Commenting on the potential for increasing electric vehicle production to curb platinum demand, Jollie suggested that this is a longer-term issue.
“Electric vehicles … I think are a longer-term call. At the moment, [the] number of electric vehicles, battery electric vehicles, in pretty much every country is less than 2 percent of sales. It’s small numbers, and with growth in terms of the number vehicles sold, you’re actually seeing more conventional vehicles sold despite that growing market share,” he said.
He also noted, “even within that, the question of electrification … is an interesting one because it’s not just a battery question, it’s a hybrid vehicle question and it’s a fuel cell question. Those will have very different outcomes for platinum and for the other precious metals as well that we look at.”
Watch the interview above for more insight from Jollie on the platinum and palladium markets. The transcript is available below.
INN: We are here at Mines and Money in New York, and your talk this afternoon will focus on platinum as a potential investment opportunity. For those who may not be familiar, can you give a brief rundown of what the market looks like right now?
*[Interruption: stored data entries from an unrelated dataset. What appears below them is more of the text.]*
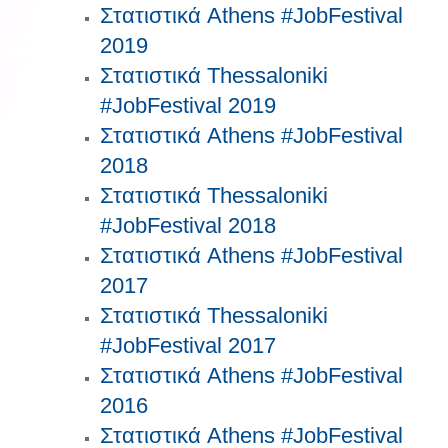
Στατιστικά Athens #JobFestival
2019
Στατιστικά Thessaloniki
#JobFestival 2019
Στατιστικά Athens #JobFestival
2018
Στατιστικά Thessaloniki
#JobFestival 2018
Στατιστικά Athens #JobFestival
2017
Στατιστικά Thessaloniki
#JobFestival 2017
Στατιστικά Athens #JobFestival
2016
Στατιστικά Athens #JobFestival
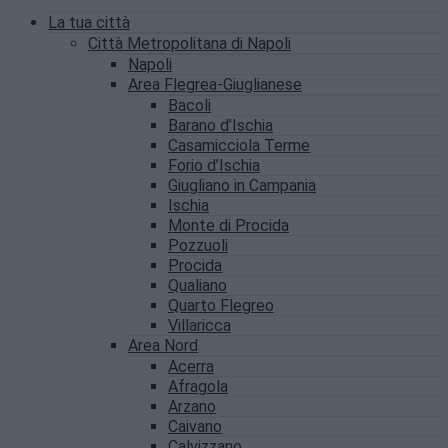
La tua città
Città Metropolitana di Napoli
Napoli
Area Flegrea-Giuglianese
Bacoli
Barano d’Ischia
Casamicciola Terme
Forio d’Ischia
Giugliano in Campania
Ischia
Monte di Procida
Pozzuoli
Procida
Qualiano
Quarto Flegreo
Villaricca
Area Nord
Acerra
Afragola
Arzano
Caivano
Calvizzano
DJ: We can start on the supply side. Platinum is quite unusual compared to a lot of other metals — [it] very heavily depends on a few locations where it comes out of. The bulk of it comes out of South Africa, and it’s the primary produced metal along with palladium, rhodium, a little bit of chrome, a few other things as well, nickel, copper … but most of it is coming out of South Africa. A lot out of Russia, out of the polar region, where it’s a by-product of palladium, and then little bits out of North America, out of Colombia, out of Zimbabwe as well. Supply side therefore [is] relatively constrained by the number of sites and certainly constrained by the recent relatively low price environment. So CAPEX has been relatively low, production has been relatively flat over, say, the last five years. I think if you’re going out over the next five years, you’d expect still relatively flat primary production.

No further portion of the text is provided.